John White
Do teachers need to understand what they are doing? Most of us, I presume, would think this a silly question. It stands to reason that teachers, like doctors or politicians, must have a good understanding of the purpose of their role.
Yet, in the last twenty-odd years, it has been all but forgotten. There has been plenty of training in the specifics of teaching a subject and managing a class, but I’m talking about wider horizons.
We could not imagine a trainee doctor learning about diagnosing symptoms or prescribing drugs without having a broader picture of what they are doing this for. They know it is about helping people to become or remain healthy. Although there may be disagreements about what good physical health is, they are at the margins. Most of us, including the trainee, share a broad consensus about what it is to be healthy.
Yet, teaching is not like this. The trainee teacher of mathematics knows, of course, that they are in the business of educating, but there are widely divergent views about what this is. If they are not equipped to critically evaluate such disagreements, within what wider framework can they place the specifics they are being taught?
Of course, he or she will have picked up some kind of implicit framework from their own schooling, as well as the training institution they attended and through government policy. However, it is largely up to the individual which of these frameworks they allow themselves to be guided by – or whether, they consciously select a framework at all.
If the trainee is ill-equipped in critical evaluation, they are likely to follow some such kind of received opinion.

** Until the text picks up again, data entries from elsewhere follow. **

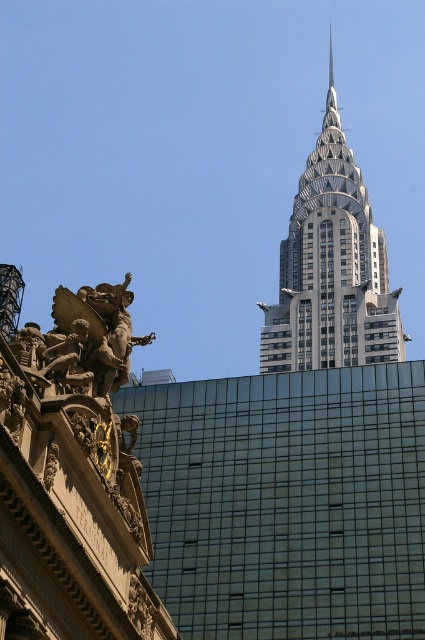 You are an architect observing the scene. You need to determine which object is taller between the silver metallic chrysler building at upper center and the bronze statue at left. Based on the scene, which one is taller?

The silver metallic chrysler building at upper center is much taller than the bronze statue at left.

You are an architect analyzing the spatial relationship between the silver metallic chrysler building at upper center and the bronze statue at left. Which object is closer to the viewer?

The silver metallic chrysler building at upper center is closer to the viewer than the bronze statue at left.

You are standing in the foreground of the image and want to take a photo of both the silver metallic chrysler building at upper center and the bronze statue at left. Which object should you adjust your camera to focus on first to ensure both are in the frame?

You should focus on the bronze statue at left first because the silver metallic chrysler building at upper center is to the right of bronze statue at left, so adjusting the camera to include the bronze statue at left first will allow you to frame the silver metallic chrysler building at upper center to its right.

Most probably, it will be the dominant line of the last two decades: that school education is about following regulations for prescribed subjects, so that students can do as well as possible in national exams based on these subjects.
Unless we want received ideas like this to become, through constant reinforcement, even more ascendant across the generations, we have to do more to encourage teachers to reflect on them in the light of alternatives.
What might we want them to think about? We could start with the dominant line just mentioned. What is the rationale for it? If the point of good exam results is to help people get into interesting jobs, what relation does this vocational aim of schooling have to other possible aims – being a good citizen, for instance, or leading a fulfilled life? Is having an interesting job part of living a fulfilled life? If so, what else comes into the latter? – And what if a young person doesn’t land an interesting job? Can he or she still live a full life?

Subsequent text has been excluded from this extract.